To preserve the sample for future display, the research team used non-invasive techniques such as X-ray and CT scanning to catalog the contents of the crocodile’s stomach. Among the ancient gastronomic detritus, scientists found some usual suspects called gastroliths, which are tiny stone crocodiles. Swallow regularly to aid digestion.
However, scientists also found intact fish that had been bitten on a brass hook. Because the time frame between the crocodile’s last meal and its death was so short—the gastroliths had not yet reached the stomach—this crocodile may have been deliberately captured by the ancient Egyptians to be part of the Sobek sacrificial ceremony.
“While previous studies favored invasive techniques such as unwrapping and post-oppsy, 3D radiography offers the ability to look inside these important and fascinating artefacts without damaging them,” University of Manchester archaeologist Lidija McKnight, co-author of a study published in the journal Digital Applications in Archeology and Cultural Heritage‘, said in the press release.
Keeping the long-dead crocodile intact, McKnight and his team “virtually” recreated the bronze hook placed in the specimen’s stomach for future museum display.
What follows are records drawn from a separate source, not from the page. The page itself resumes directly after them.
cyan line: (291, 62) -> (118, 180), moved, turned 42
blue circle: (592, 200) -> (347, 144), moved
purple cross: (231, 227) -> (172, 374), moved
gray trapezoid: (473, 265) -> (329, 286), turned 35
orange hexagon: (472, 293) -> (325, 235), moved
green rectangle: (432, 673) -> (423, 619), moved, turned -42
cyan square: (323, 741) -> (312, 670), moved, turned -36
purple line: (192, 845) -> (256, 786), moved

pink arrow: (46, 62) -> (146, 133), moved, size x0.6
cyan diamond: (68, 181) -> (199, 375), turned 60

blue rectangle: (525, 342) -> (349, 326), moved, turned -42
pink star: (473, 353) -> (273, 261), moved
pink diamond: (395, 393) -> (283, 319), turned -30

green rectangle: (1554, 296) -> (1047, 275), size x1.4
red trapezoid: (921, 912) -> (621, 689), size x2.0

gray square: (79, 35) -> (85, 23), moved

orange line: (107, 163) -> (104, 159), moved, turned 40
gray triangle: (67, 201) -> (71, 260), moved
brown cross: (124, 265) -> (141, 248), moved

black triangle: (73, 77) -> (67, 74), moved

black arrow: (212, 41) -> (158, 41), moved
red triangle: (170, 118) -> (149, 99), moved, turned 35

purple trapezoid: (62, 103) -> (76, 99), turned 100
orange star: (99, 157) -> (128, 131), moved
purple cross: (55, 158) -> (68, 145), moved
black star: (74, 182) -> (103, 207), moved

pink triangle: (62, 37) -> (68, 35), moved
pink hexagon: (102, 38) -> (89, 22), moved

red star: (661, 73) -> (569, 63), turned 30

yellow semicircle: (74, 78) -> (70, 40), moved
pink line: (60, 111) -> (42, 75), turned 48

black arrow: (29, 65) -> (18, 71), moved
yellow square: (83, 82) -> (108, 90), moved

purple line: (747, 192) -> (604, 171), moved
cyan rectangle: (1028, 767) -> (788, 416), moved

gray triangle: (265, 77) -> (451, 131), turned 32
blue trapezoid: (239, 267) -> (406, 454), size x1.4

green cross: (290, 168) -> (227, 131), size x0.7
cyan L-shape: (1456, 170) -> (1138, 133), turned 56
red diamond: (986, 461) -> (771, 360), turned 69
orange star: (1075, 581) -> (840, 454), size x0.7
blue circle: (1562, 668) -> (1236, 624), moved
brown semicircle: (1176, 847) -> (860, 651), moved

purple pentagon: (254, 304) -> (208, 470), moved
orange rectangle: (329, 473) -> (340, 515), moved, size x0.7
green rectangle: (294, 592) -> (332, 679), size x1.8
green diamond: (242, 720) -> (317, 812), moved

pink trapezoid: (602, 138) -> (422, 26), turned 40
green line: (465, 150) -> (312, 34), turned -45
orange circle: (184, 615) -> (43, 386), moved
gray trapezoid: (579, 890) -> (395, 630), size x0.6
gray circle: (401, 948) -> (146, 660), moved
McKnight says that in the past, ancient Egyptians used hardened clay to make molds and then poured molten metal over a coal fire to make hooks.
“Despite the many millennia that have passed between the production of the ancient fish hook and the modern replica, the casting process is remarkably similar,” McKnight said in a press release.
Although 2005.335 met a terrible fate, crocodiles in ancient Egyptian society were not really for their strength but for their display of gentleness (especially with their young) – but perhaps they were. too respected Archaeologists believe that this Nile-based culture, in which the crocodile was the top predator (besides humans), probably bred animals specifically for sacrificial purposes.The crocodile cults.” In the Egyptian city of Fayum, which was the center of Sobek’s worship, experts have found thousands of mummified crocodiles, Many of them children.
But thanks to these long-ago sacrifices, the story behind these ancient mummified crocodiles is finally spilling its guts.